# ceramic tile walls



## Nestor_Kelebay (Jun 17, 2008)

Ponch37300:

I'll let the tilers in here handle the question of whether or not it's a good idea to prime a wall before tiling it. I'd be more inclinded to tile over the skim coat of joint compound you intend to put on. Priming the wall before tiling introduces one more ambiguity into any potential problems. If the primer doesn't adhere well to the wall, and tiles start to come loose, is the problem in the skim coat, in the primer, or in the mastic or thin set, etc. If you tile over the skim coat, there's one less potential source of problems.

Yes, if it's a relatively dry area where water seldom splashes on the wall, then tiling over drywall with mastic or thin set is fine.
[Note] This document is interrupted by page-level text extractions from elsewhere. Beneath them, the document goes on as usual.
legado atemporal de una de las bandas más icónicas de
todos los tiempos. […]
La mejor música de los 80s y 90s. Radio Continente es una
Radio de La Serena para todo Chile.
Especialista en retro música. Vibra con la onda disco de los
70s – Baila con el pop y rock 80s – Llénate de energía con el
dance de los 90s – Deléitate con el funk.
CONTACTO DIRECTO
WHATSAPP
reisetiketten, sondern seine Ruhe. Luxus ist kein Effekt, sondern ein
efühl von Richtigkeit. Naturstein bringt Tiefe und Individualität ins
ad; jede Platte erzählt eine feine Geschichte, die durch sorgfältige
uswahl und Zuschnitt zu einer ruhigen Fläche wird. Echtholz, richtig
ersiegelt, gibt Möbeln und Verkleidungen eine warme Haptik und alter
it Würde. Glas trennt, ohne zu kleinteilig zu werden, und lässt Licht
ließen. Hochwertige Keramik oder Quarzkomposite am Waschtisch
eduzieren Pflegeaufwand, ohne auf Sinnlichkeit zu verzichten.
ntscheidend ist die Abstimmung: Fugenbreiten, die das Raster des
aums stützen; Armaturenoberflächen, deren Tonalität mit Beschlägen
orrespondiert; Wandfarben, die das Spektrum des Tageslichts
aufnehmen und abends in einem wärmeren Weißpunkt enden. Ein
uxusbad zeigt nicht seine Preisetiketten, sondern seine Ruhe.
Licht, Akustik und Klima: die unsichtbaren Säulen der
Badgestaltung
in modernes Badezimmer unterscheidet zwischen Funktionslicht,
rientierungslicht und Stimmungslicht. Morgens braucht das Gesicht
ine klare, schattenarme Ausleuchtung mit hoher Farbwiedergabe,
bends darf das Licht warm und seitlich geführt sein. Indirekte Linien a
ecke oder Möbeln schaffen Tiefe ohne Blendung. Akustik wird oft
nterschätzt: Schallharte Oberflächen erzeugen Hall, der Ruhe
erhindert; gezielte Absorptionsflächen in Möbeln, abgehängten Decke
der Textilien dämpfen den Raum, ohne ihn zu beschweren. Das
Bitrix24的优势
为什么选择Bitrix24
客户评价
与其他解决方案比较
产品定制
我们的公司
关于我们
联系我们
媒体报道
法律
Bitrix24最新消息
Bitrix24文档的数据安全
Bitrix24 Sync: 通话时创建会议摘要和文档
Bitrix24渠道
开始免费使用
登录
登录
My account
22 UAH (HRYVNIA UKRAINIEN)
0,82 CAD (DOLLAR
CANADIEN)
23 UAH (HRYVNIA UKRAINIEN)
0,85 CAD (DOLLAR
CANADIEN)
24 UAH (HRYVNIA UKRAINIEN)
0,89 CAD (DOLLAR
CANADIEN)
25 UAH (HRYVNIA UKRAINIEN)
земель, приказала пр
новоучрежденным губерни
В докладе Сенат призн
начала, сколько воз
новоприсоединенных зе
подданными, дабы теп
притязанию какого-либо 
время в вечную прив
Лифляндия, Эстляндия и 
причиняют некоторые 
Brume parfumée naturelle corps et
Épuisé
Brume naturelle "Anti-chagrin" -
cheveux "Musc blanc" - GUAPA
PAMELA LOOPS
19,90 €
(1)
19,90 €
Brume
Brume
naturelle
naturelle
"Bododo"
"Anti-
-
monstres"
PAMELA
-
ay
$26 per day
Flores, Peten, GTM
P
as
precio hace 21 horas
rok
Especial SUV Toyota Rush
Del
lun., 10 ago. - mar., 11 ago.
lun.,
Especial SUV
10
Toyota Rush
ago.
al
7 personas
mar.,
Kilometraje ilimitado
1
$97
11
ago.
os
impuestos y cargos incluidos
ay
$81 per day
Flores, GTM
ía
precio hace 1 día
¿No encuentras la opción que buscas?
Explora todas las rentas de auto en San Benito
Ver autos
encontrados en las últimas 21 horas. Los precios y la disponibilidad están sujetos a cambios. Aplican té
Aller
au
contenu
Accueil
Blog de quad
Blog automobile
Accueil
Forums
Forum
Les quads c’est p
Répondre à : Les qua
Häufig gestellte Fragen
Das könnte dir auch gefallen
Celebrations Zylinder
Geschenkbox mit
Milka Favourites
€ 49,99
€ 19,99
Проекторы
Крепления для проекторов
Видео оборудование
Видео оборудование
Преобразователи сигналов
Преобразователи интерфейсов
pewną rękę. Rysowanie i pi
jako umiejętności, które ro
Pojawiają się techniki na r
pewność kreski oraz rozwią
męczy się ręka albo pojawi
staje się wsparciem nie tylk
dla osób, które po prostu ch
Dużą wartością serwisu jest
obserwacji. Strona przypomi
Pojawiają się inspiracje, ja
The reason why a cement type tile backer board is needed in a wet area like a shower is because plaster and drywall and greenboard will disintegrate if they get wet repeatedly, so a small crack that allows water into the wall turns into a bigger and bigger crack as the strength of the wall behind the tile deteriorates and the tiles gradually become loose. The weakening wall results in more cracked grout, and you have a snowball rolling downhill.

Also, you don't ever want to tile over wood because wood swells and shrinks with seasonal changes in it's moisture content caused by changes in humidity and temperature. Ceramic tiles and grout simply don't have the elasticity to accomodate dimensional changes in a wood substrate. So, if you tile over wood, there's a good chance that the grout lines will crack. The expansion and contraction of plywood is smaller than the same species of lumber, but it's never a good idea to tile over any wood.

Drywall is acceptible in a dry area simply because it's dimensionally stable, and in a dry area repeated wetting won't be an issue.


----------



## angus242 (May 1, 2008)

You can tile over the drywall without issue....as long as it's not some kind of heavy stone.
However, I wouldn't use drywall compound as a base. Drywall compound emulsifies when wet. If you need to repair a few sections, that's OK but don't skim the entire area. If you have to retape the seams, that's OK too. Just use one coat of compound for the tape. I don't see any benefit to priming the walls first. Use a modified thinset for the tile. While mastic is technically acceptable, for 4' of tile just use a typically portland cement modified thinset that you mix yourself. It will be cheaper and hold better. Trowel the thinset on the walls in a horizontal pattern. This will help keep the tiles from wanting to slip down. Think of it like tile holding on a pole (vertical) :no: or hold to a beam (horizontal) :yes:


----------



## ponch37300 (Nov 27, 2007)

Thanks for the replies. The walls were primed before the wall paper so after removing it I'm left with primed drywall in most areas. After reading the responses I will be using modified thinset. Is there any problems with going over the primed walls? Should I rough them up at all? Thanks again.


----------



## angus242 (May 1, 2008)

ponch37300 said:


> Is there any problems with going over the primed walls? Should I rough them up at all? Thanks again.


No problems going over the primer. I was just saying no need to add it if it wasn't there already. I successfully tile (back splashes) over painted walls often.


----------



## ponch37300 (Nov 27, 2007)

Thanks Angus.


----------



## mpj111 (Apr 29, 2008)

In replying to your question, i would like to add my question too.
I am going to tile My new bathroom, . Dry (green jib) walls done and need to tile. Do I need to paint with water proofing paint. I shopped around and water proofing paints are available . If i do water proofing paint, will it give good adhesive to my tile and glue or make it weak in the long run

I have shower cubical and no water get in to the wall. But I belive moisture deposits on the wall.
Like to here your advice.


----------



## angus242 (May 1, 2008)

mpj111 said:


> In replying to your question, i would like to add my question too.
> I am going to tile My new bathroom, . Dry (green jib) walls done and need to tile. Do I need to paint with water proofing paint. I shopped around and water proofing paints are available . If i do water proofing paint, will it give good adhesive to my tile and glue or make it weak in the long run
> 
> I have shower cubical and no water get in to the wall. But I belive moisture deposits on the wall.
> Like to here your advice.



You do not have to use waterproof paint. While grout is not waterproof, your concern would only be valid in an actual wet location, like the shower itself. 
Steam likes to rise in a bathroom so make sure you had adequate ventilation and you won't have a problem with excessive moisture.
As for the wallboard, if you have a lot of drywall compound in the area(s) you're going to tile, use a primer made for sealing fresh drywall. If there's minimum compound, you can tile right over it. 

That is, of course, as long as you're NOT using natural stone.


----------